М-да... мне бы поучиться раскрепощенности у этого мужчины. Он, совершенно не стесняясь, кладет яйца на одноразовую тарелку и продолжает раскладывать остальную еду: бутерброды, огурцы, помидоры, курицу. Открывает горошек в банке и следом… коньяк. Наливает напиток в одноразовый стаканчик и выпивает залпом. Супер, он еще и алкоголик. И тут во мне просыпается та самая бабка. Ну нельзя так! Это против правил.
– Распитие алкогольных напитков в поезде запрещено. Исключение составляет вагон-ресторан. Уберите, пожалуйста, алкоголь, Владимир.
– Нет.
– Если сейчас же не уберете, я обращусь к проводнику, – на мои слова Владимир закрывает глаза и шумно вдыхает, при этом совершенно точно я вижу, как он беззвучно называет меня собакой женского пола. Ну и пусть. Мне не привыкать. Однако, бутылку он все равно не убирает, а наливает очередную порцию коньяка.
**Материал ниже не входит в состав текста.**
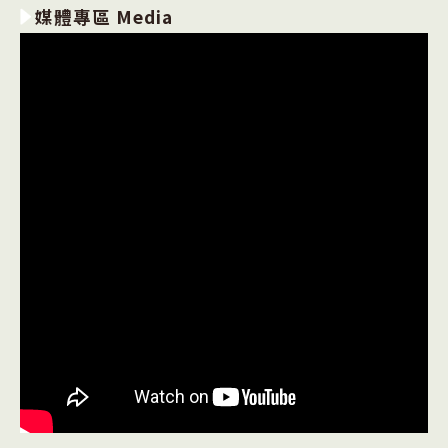
媒體專區 Media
Выжидаю я еще несколько секунд, а затем встаю с места и выхожу из купе. Через несколько минут я возвращаюсь с проводником. И нет, мне не стыдно. К моему удивлению, мой попутчик даже и не подумал убрать алкоголь. Через несколько секунд после короткой беседы, он выходит из купе вместе с проводником. Возвращается буквально через пару минут донельзя веселым.
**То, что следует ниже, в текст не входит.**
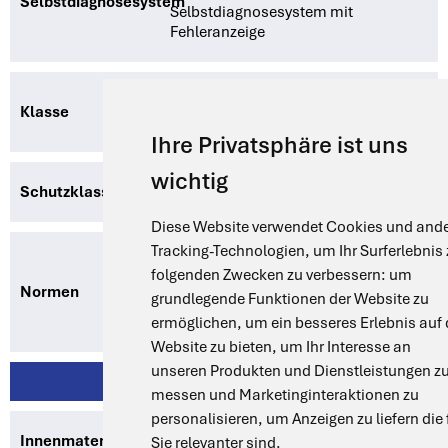
Selbstdiagnosesystem
Selbstdiagnosesystem mit
Fehleranzeige
Klasse I gemäß EU-Richtlinie MDD
Klasse
93/42/EWG
Ihre Privatsphäre ist uns
wichtig
Schutzklasse
IP20 nach EN 60529
Diese Website verwendet Cookies und and
Tracking-Technologien, um Ihr Surferlebnis
EN 61010-1 und EN 61010-2-010
folgenden Zwecken zu verbessern:
um
gemäß EU-Richtlinie 2014/35/EU EN
Normen
grundlegende Funktionen der Website zu
61326:2021 gemäß EU-Richtlinie
2014/30/EU
ermöglichen
,
um ein besseres Erlebnis auf 
Website zu bieten
,
um Ihr Interesse an
unseren Produkten und Dienstleistungen z
Innenraum
messen und Marketinginteraktionen zu
personalisieren
,
um Anzeigen zu liefern die 
Innenmaterial
Innentank aus Edelstahl AISI 304
Sie relevanter sind
.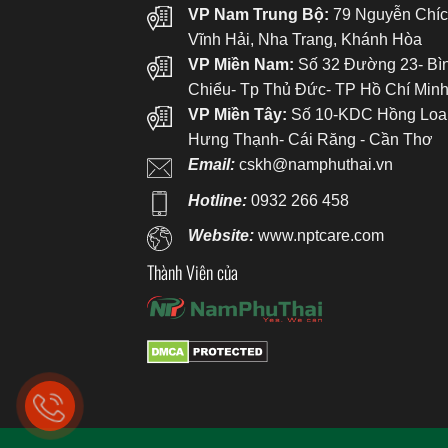
VP Nam Trung Bộ:
79 Nguyễn Chíc
Vĩnh Hải, Nha Trang, Khánh Hòa
VP Miền Nam:
Số 32 Đường 23- Bì
Chiểu- Tp Thủ Đức- TP Hồ Chí Min
VP Miền Tây:
Số 10-KDC Hồng Loa
Hưng Thạnh- Cái Răng - Cần Thơ
Email:
cskh@namphuthai.vn
Hotline:
0932 266 458
Website:
www.nptcare.com
Thành Viên của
А дальше происходит то, чего я уж точно не ожидала. Он начинает раздеваться. Снимает футболку, являя свету свой обнаженный, надо сказать, очень даже привлекательный торс для сорокалетнего мужчины. Да в принципе и без возраста он хорошо сложен. Однако проблема состоит в том, что на футболке дело не закончилось, он начал снимать с себя джинсы. Мамочки, у него еще и голень в татуировках! Какой кошмар, Господи. Только спустя несколько секунд до меня дошло, что он остался в одних носках и трусах.
– Что-то не так, Елена Петровна?
– Зачем вы это сделали?
– Реализую все твои тайные влажные мечты. Шутка, – быстро добавляет он, присаживаясь на свое место. – Жарко здесь, вот и разделся, – самое удивительное, что здесь и в правду очень жарко. Топят так, как будто за окном минус двадцать.
– Это неприлично, – буркаю себе под нос, наблюдая за тем, как Владимир подносит ко рту бутерброд. Ест аппетитно, к счастью, даже не чавкает. Однако лучше бы это, чем то, что я узрела, когда в один момент он мне широко улыбнулся.